Camino primitivo de Santiago

Estoy viajando en el tren, camino a mi casa en Madrid, después de haber pasado 13 días en esa especie de burbuja que es el camino de Santiago. Y me apetece dejar por escrito cómo me siento y plasmar un entusiasmo que posiblemente en unos días, de alguna forma se diluya. Para no olvidarme, o para recordarlo cuando lo necesite.

Mucho se ha oído hablar de la experiencia que supone realizar la peregrinación que culmina en la plaza del Obradoiro, en la Catedral de Santiago, desde diferentes puntos de España.
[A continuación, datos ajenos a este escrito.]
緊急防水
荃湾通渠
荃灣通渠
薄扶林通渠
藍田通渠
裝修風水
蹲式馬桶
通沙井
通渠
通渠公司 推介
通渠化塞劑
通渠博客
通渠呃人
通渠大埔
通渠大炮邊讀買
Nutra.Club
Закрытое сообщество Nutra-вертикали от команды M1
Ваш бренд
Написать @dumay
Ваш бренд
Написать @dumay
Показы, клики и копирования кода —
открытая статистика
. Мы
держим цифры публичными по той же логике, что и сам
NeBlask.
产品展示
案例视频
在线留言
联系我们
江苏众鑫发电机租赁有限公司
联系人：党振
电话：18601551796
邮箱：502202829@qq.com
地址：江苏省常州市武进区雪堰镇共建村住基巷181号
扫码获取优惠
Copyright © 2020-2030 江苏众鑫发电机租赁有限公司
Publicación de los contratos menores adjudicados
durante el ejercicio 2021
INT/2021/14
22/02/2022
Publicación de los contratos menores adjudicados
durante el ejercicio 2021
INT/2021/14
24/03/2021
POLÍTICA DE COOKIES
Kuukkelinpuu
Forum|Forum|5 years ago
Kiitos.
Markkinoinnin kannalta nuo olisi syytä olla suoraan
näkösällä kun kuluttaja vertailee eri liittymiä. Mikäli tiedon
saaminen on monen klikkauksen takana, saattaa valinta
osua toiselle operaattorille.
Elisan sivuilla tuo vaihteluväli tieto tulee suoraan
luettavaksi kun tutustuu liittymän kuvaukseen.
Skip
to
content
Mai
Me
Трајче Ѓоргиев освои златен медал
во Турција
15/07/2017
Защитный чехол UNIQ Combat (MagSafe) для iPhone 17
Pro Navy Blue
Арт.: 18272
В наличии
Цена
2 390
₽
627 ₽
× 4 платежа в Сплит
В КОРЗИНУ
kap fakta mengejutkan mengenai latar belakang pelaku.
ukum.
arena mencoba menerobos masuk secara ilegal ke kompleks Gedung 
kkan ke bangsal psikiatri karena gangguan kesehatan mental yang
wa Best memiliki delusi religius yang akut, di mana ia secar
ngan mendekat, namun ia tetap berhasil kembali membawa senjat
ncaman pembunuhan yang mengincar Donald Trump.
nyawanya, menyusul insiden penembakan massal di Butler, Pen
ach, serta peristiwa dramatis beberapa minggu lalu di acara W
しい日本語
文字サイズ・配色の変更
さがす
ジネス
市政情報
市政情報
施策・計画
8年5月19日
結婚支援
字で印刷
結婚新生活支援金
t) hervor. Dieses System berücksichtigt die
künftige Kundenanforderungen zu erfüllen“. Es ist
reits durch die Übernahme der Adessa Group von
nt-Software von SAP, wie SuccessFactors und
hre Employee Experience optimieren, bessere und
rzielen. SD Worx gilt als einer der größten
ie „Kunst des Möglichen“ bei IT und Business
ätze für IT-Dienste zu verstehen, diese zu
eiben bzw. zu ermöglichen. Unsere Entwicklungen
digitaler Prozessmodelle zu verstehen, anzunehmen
El camino de Santiago por antonomasia es el camino francés, el que parte de Saint Jean Pied de Port y cuyo trazado atraviesa varias ciudades monumentales a lo largo de sus 900 km más o menos.

En mi caso, por falta de tiempo, y por ganas de evitar un camino que quizá haya perdido parte de su esencia debido a su excesiva masificación y “turistificación”, me decidí a realizar el camino primitivo, la primera ruta de la cual se tienen referencias históricas, la que siguió el rey Alfonso II de Asturias para visitar la tumba del apóstol Santiago. No podría haber elegido mejor. 321 km que recorren las montañas asturianas y parte de las gallegas, en unos paisajes de indescriptible belleza.
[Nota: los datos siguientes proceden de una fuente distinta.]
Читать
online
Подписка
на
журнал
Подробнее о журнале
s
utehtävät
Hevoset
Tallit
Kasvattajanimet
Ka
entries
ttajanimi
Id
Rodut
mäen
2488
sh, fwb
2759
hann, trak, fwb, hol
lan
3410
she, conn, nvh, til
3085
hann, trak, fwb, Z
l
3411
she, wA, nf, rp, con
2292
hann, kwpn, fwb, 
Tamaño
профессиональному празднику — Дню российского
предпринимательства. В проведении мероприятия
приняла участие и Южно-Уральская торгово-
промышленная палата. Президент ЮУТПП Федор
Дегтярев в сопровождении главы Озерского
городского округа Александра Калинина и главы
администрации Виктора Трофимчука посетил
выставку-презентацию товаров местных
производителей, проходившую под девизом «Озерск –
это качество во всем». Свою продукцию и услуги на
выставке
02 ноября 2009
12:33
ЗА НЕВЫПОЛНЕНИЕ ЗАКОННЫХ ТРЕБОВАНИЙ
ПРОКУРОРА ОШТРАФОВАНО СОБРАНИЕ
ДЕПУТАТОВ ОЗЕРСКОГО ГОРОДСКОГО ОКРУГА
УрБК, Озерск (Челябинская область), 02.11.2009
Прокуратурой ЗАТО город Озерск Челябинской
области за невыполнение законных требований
Fui huyendo de la gente, buscando una soledad que necesitaba. Y eso encontré. Entre el 22 de febrero y el 4 de marzo tuve la inmensa suerte de recorrer esos parajes en absoluta soledad. Todo un regalo que pude disfrutar con buen tiempo, 7 días en los que recorrer las pistas y senderos con la única compañía de los animales que me encontraba al paso. Caminaba sola, dormía sola en los albergues y compartía mis historias con hospitaleros, camareros y gentes diversas del lugar. Todo y nada que hacer. Solo caminar y pensar. O no pensar. Y disfrutar.
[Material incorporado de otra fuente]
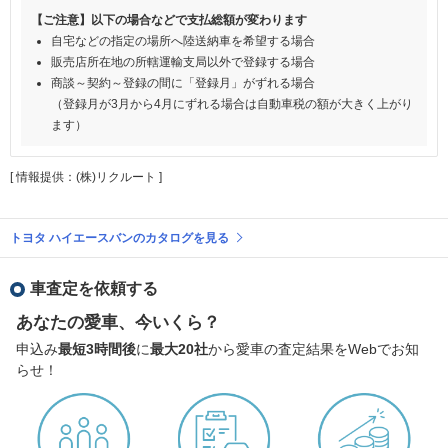
【ご注意】以下の場合などで支払総額が変わります
自宅などの指定の場所へ陸送納車を希望する場合
販売店所在地の所轄運輸支局以外で登録する場合
商談～契約～登録の間に「登録月」がずれる場合
（登録月が3月から4月にずれる場合は自動車税の額が大きく上がり
ます）
[ 情報提供：(株)リクルート ]
トヨタ ハイエースバンのカタログを見る
車査定を依頼する
あなたの愛車、今いくら？
申込み
最短3時間後
に
最大20社
から愛車の査定結果をWebでお知
らせ！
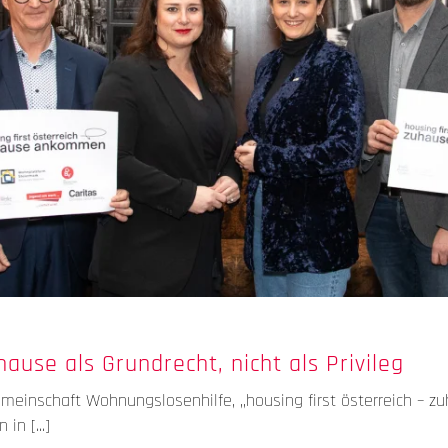
hause als Grundrecht, nicht als Privileg
meinschaft Wohnungslosenhilfe, „housing first österreich – 
n [...]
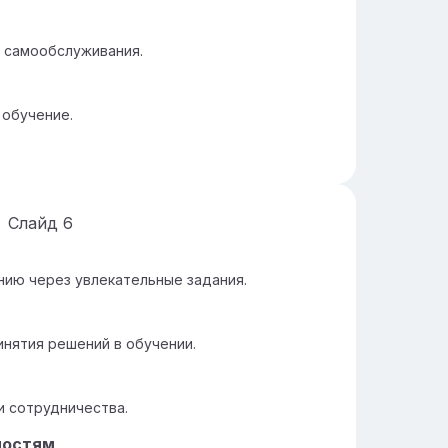
 самообслуживания.
обучение.
Слайд
6
нию через увлекательные задания.
инятия решений в обучении.
и сотрудничества.
ностям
Hasta la sexta etapa no coincidí con nadie en los albergues, y aún así seguía caminando sola. Y cuando empezó a llover seguí caminando sola. Y cuando nevó seguí caminando sola. Y subí sola a Hospitales (ahí con un Sol radiante), y todo el mundo me decía que no lo hiciera. Menos mal que no les hice caso. Mi mayor regalo en este viaje.

Ni caminar mojada, con dolor en los pies, con los pies mojados y barro hasta el tobillo. Ni haber olvidado comprar comida… Nada me agrió el carácter esos días maravillosos de paz y de pura conexión con la montaña y la naturaleza. Sin TV, sin redes sociales, sin ver las noticias.

Me quedo con la gente que conocí, que me cuidó y que se preocupó por mí. Que me aconsejaba qué hacer para que disfrutara, que se sorprendía de que hiciera el primitivo sola y en invierno, pero que aún así me animaba. Gente cariñosa, gente interesante, gente también rara, pero todos me aportaron y me enseñaron.

Y sin desmerecer a Galicia, puxa Asturies. Para mí, no hay color. En cuanto a paisajes y calidez humana. Pero ojo que en Galicia también me han tratado genial.

Y me quedo con lo que aprendí, con lo que conocí, y con lo que el camino me ha enseñado a valorar, que es mucho.

Llegar a la meta y entrar llorando en el Obradoiro en lo de menos. A pesar de ralentizar mis pasos para hacerlo durar más, que no acabara tan pronto, es gratificante alcanzar la meta. Pero lo que vives y más disfrutas, sin duda, es el camino.

A todos aquellos que vais empezar el viaje, espero que lo disfrutéis y os disfrutéis tanto como pude hacerlo yo, ese es el mayor regalo. ¡ULTREIA!